Dans ce sens, les montants actuels du fonds de dotation de la décentralisation et du fonds d’équipement des collectivités locales alloués aux entités décentralisées s’avèrent très insuffisants pour une couverture correcte de leurs dépenses de fonctionnement et le financement de leurs investissements.
Aussi, doit-on renforcer sensiblement les ressources provenant de ces deux fonds conformément aux recommandations des différentes études réalisées sur la question. Ces mutations pourraient être liées aux efforts de chaque collectivité locale, en matière de mobilisation des ressources internes et de rationalisation des dépenses de fonctionnement pour le compte de l’investissement.

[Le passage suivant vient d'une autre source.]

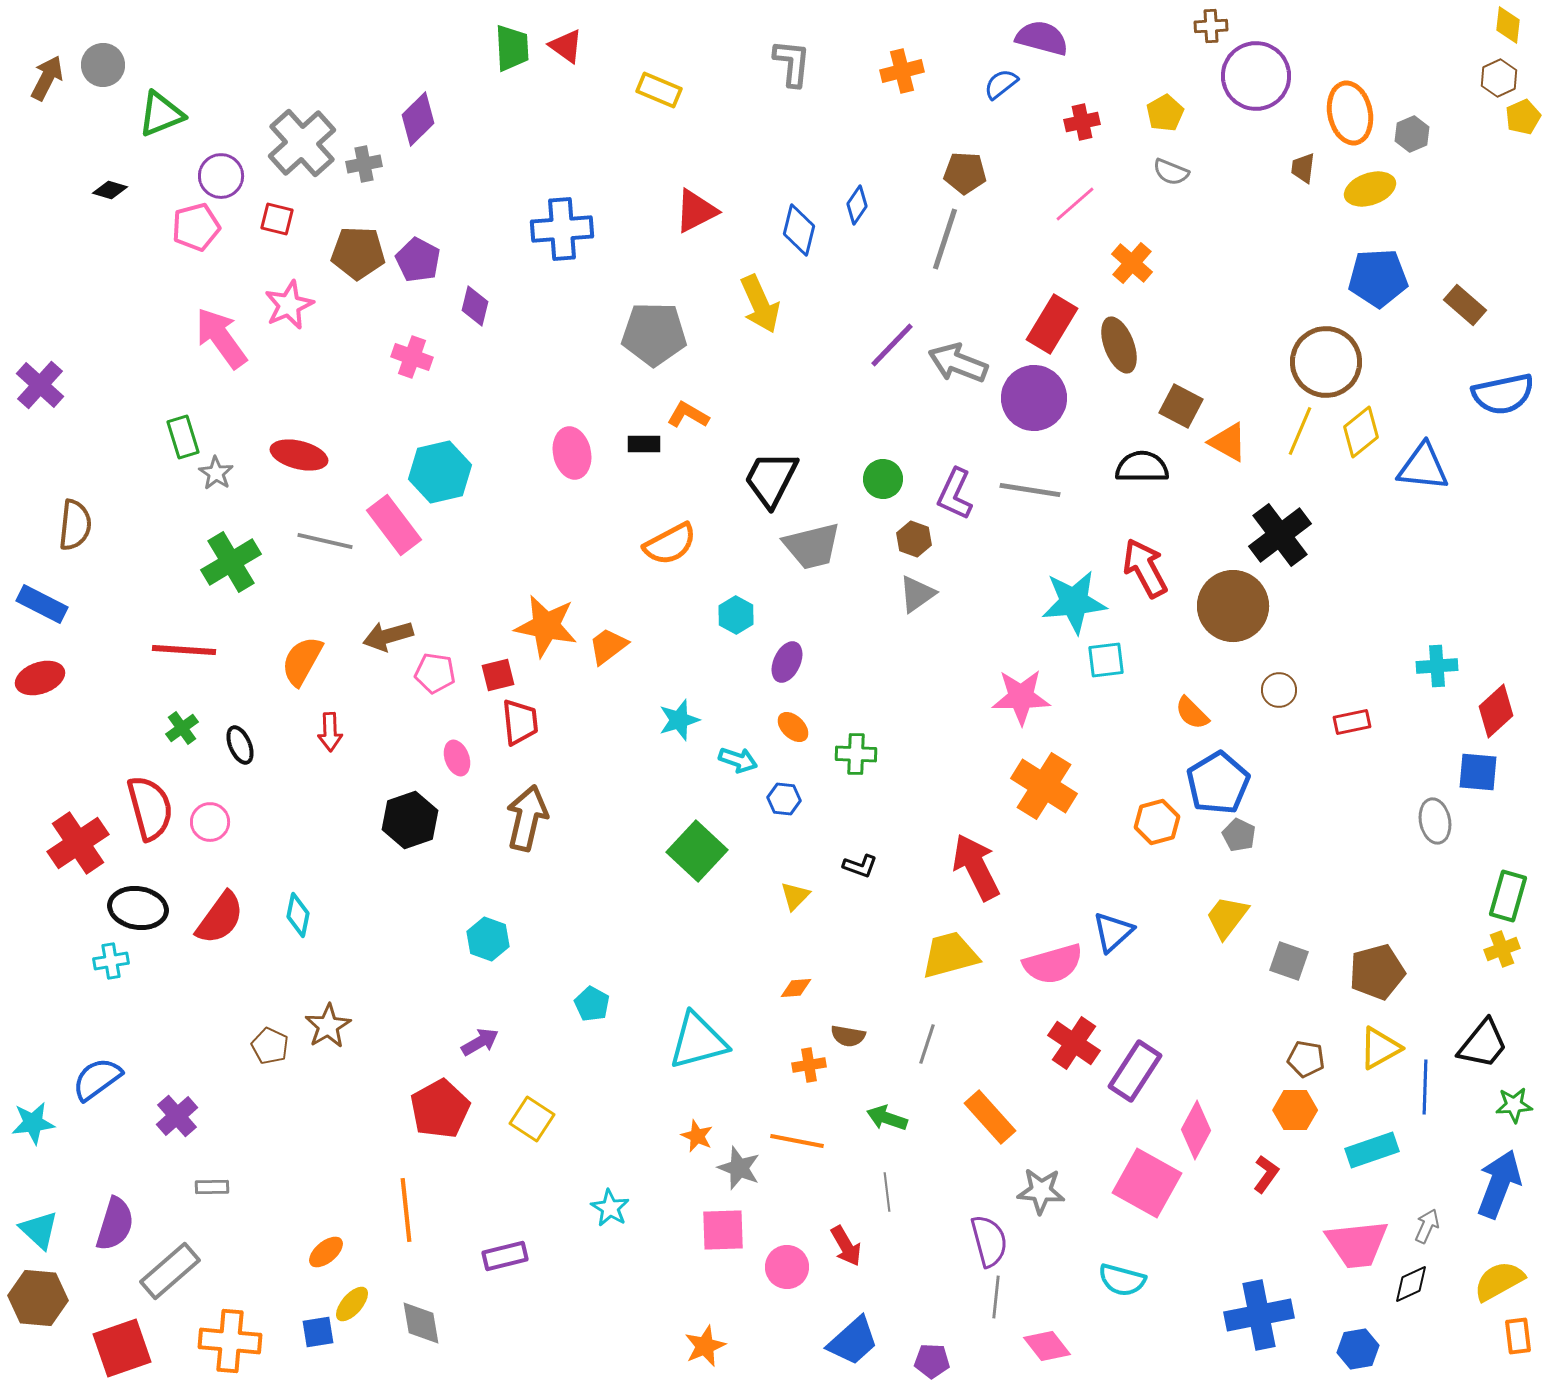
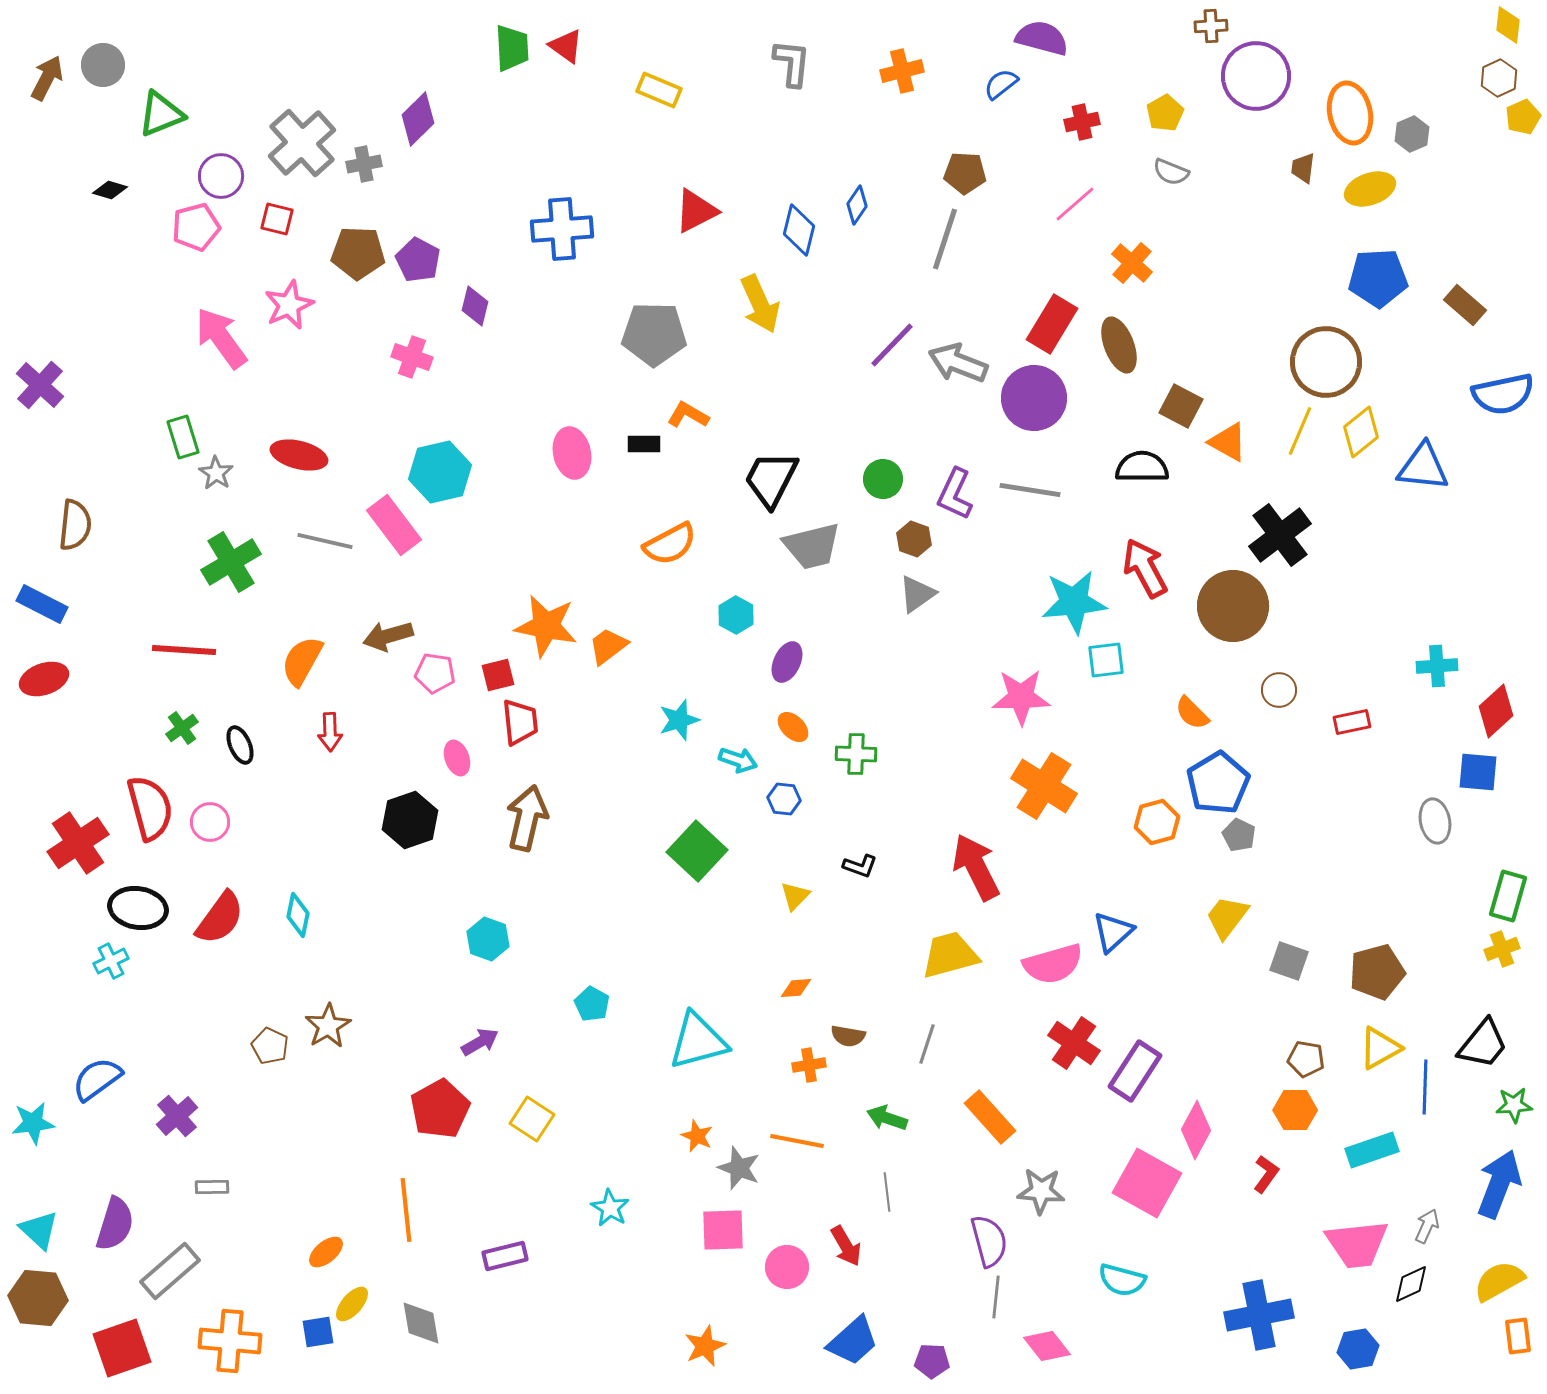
red ellipse at (40, 678): moved 4 px right, 1 px down
cyan cross at (111, 961): rotated 16 degrees counterclockwise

Dans le même ordre, des systèmes d’évaluation et de notation des collectivités locales doivent être institutionnalisés.
Le cadre législatif et réglementaire doit également être réaménagé pour permettre aux collectivités locales d’accéder aux nouveaux instruments de financement de leurs infrastructures. Il s’agit des emprunts (classique ou obligataire), des partenariats publics privés (PPP). Dans le même sens, le dispositif de la coopération décentralisée doit être réadapté.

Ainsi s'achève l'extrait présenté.